The purpose of this project is to extend the constraint-based motion planning system in [1,2] to allow for additional constraints that might be required in a multi-agent system, such as line-of-sight constraints. In addition, these multi-agent systems will be controlled by a behavioral level that will incorporate ideas of information sharing between agents. One can imagine many situations in which multiple agents would have to interact with each other in order to accomplish a specified task. I am considering scenarios in which agent cooperation is not required but of great benefit to all agents, such as a military or capture-the-flag type situation. There are cases in which information shared between multiple agents can be very beneficial. As a simple example, the figure below shows two opposing teams.

The left blue agent, when peeking around the corner, can see one red agent, but knows nothing about the other four red agents waiting around the other side of the central barrier. The right blue agent, on the other hand, knows that there are four more red agents there. If the two blue agents have line of sight and can communicate (assuming a simple case where other types of communication are not possible), then this information can be combined to give both agents an effectively larger view of the environment.

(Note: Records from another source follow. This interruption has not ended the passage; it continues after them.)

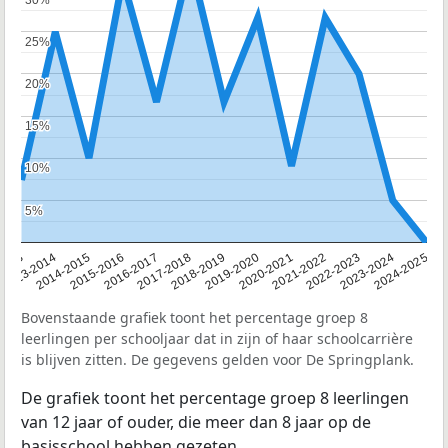
25%
25%
20%
20%
15%
15%
10%
10%
5%
5%
2013
2013-2014
2014-2015
2015-2016
2016-2017
2017-2018
2018-2019
2019-2020
2020-2021
2021-2022
2022-2023
2023-2024
2024-2025
Bovenstaande grafiek toont het percentage groep 8
leerlingen per schooljaar dat in zijn of haar schoolcarrière
is blijven zitten. De gegevens gelden voor De Springplank.
De grafiek toont het percentage groep 8 leerlingen
van 12 jaar of ouder, die meer dan 8 jaar op de
basisschool hebben gezeten.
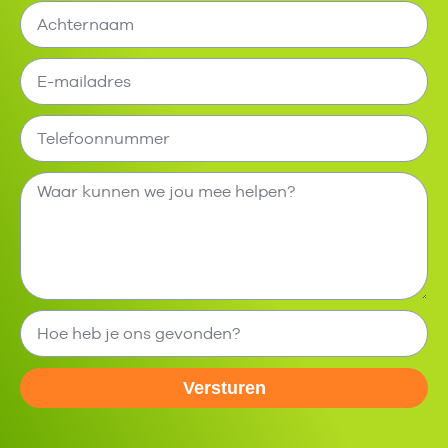
Versturen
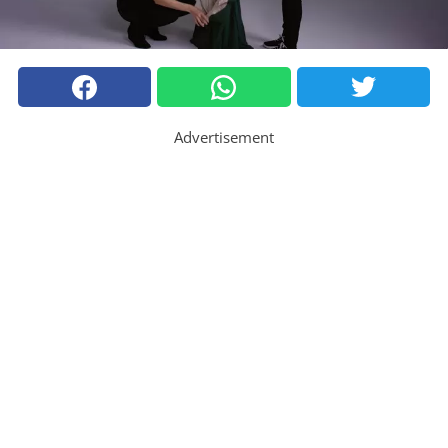
Advertisement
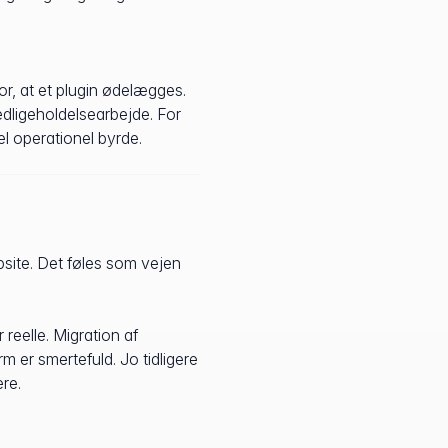
or, at et plugin ødelægges.
edligeholdelsearbejde. For
eel operationel byrde.
site. Det føles som vejen
reelle. Migration af
 er smertefuld. Jo tidligere
ere.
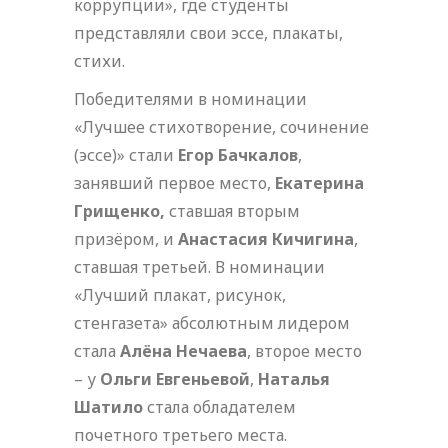
коррупции», где студенты
представляли свои эссе, плакаты,
стихи.
Победителями в номинации
«Лучшее стихотворение, сочинение
(эссе)» стали
Егор Бачкалов
,
занявший первое место,
Екатерина
Грищенко,
ставшая вторым
призёром, и
Анастасия Кичигина
,
ставшая третьей. В номинации
«Лучший плакат, рисунок,
стенгазета» абсолютным лидером
стала
Алёна Нечаева
, второе место
– у
Ольги Евгеньевой
,
Наталья
Шатило
стала обладателем
почетного третьего места.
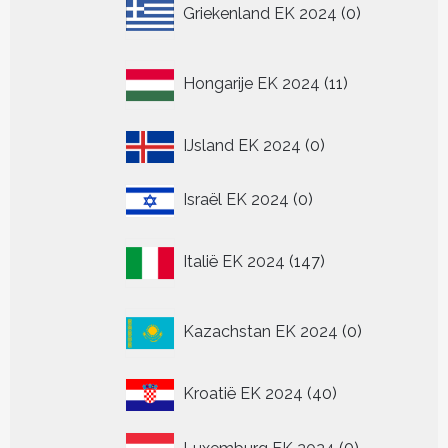
0
Griekenland EK 2024
0
producten
11
Hongarije EK 2024
11
producten
0
IJsland EK 2024
0
producten
0
Israël EK 2024
0
producten
147
Italië EK 2024
147
producten
0
Kazachstan EK 2024
0
producten
40
Kroatië EK 2024
40
producten
0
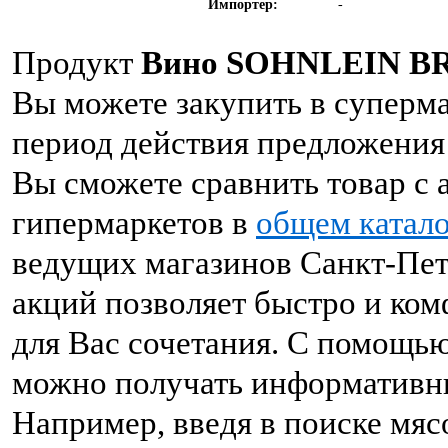
Импортер:
-
Продукт
Вино SOHNLEIN BRI
Вы можете закупить в суперма
период действия предложения 
Вы сможете сравнить товар с
гипермаркетов в
общем катало
ведущих магазинов Санкт-Пет
акций позволяет быстро и ко
для Вас сочетания. С помощь
можно получать информативны
Например, введя в поиске мяс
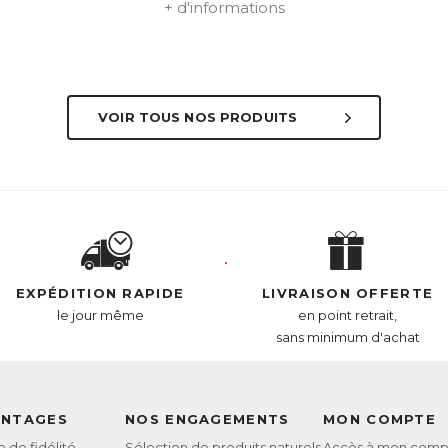
+ d'informations
VOIR TOUS NOS PRODUITS
EXPÉDITION RAPIDE
LIVRAISON OFFERTE
le jour même
en point retrait,
sans minimum d'achat
ANTAGES
NOS ENGAGEMENTS
MON COMPTE
de fidélité
Sélection de produits naturels
Accès à mon comp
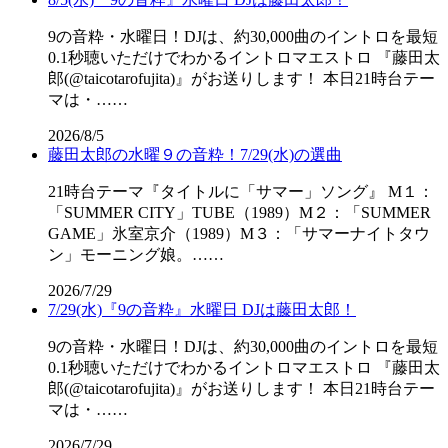
9の音粋・水曜日！DJは、約30,000曲のイントロを最短
0.1秒聴いただけでわかるイントロマエストロ 『藤田太
郎(@taicotarofujita)』がお送りします！ 本日21時台テー
マは・……
2026/8/5
藤田太郎の水曜９の音粋！7/29(水)の選曲
21時台テーマ『タイトルに「サマー」ソング』 M１：
「SUMMER CITY」TUBE（1989）M２：「SUMMER
GAME」氷室京介（1989）M３：「サマーナイトタウ
ン」モーニング娘。……
2026/7/29
7/29(水)『9の音粋』水曜日 DJは藤田太郎！
9の音粋・水曜日！DJは、約30,000曲のイントロを最短
0.1秒聴いただけでわかるイントロマエストロ 『藤田太
郎(@taicotarofujita)』がお送りします！ 本日21時台テー
マは・……
2026/7/29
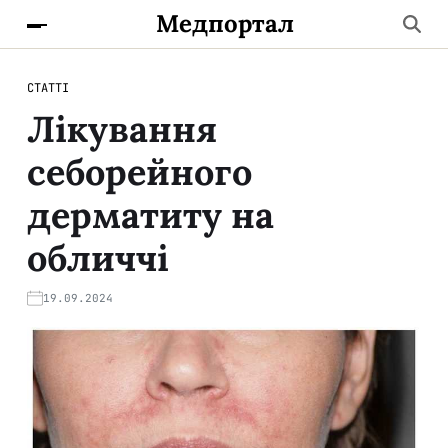
Медпортал
СТАТТІ
Лікування
себорейного
дерматиту на
обличчі
19.09.2024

In an ideal situation, a team would like to know as much about its environment as possible in order to generate a viable plan of action. This implies that the agents should spread out across the environment such that their combined view will cover as much of the environment as possible. However, there are also situations in which the agents may need to hide due to immediate danger, such as entering the line of sight of an enemy. I hope to take these high-level behaviors and map them into constraints in a situation in which motion planning must be driven by more than just reaching an end goal. I would also like to look at what can be done in the case of having incomplete information about where the obstacles (enemies) are, or information that becomes invalid over time (e.g. if an agent looks at one area and sees an enemy and then turns away, the potential location of the enemy over time becomes less and less certain).

References

[1] Garber, M. and Lin, M. Constraint-Based Motion Planning using Voronoi Diagrams. Proc. Fifth International Workshop on Algorithmic Foundations of Robotics (WAFR), 2002.

[2] Garber, M. and Lin, M. Constraint-Based Motion Planning for Virtual Prototyping. Proc. ACM Symposium on Solid Modeling and Applications, 2002.

[3] Witkin, A. and Baraff, D. Physically Based Modeling: Principles and Practice. ACM Press, 1997. Course Notes of ACM SIGGRAPH.

[4] Reynolds, C. W.. Flocks, Herds, and Schools: A Distributed Behavioral Model. Computer Graphics, 21(4): 25-34, 1987.

[5] Goldenstein, S., Large, E., and Metaxas, D. Dynamic Autonomous Agents: Game Applications. Computer Animation, 1998.

[6] Goldenstein, S., Karavelas, M., Metaxas, D., Guibas, L., Aaron, E., and Goswami, A. Scalable nonlinear dynamical systems for agent steering and crowd simulation. Computer and Graphics, 25(6): 983-998, 2001.

[7] Stout, B. Smart move: Path-finding. Game Developer, Oct. 1996.

[8] Vinckle, S. Real-time pathfinding for multiple objects. Game Developer, June 1997.

[9] Pottinger, D. Coordinated unit movement. Game Developer, Jan. 1999.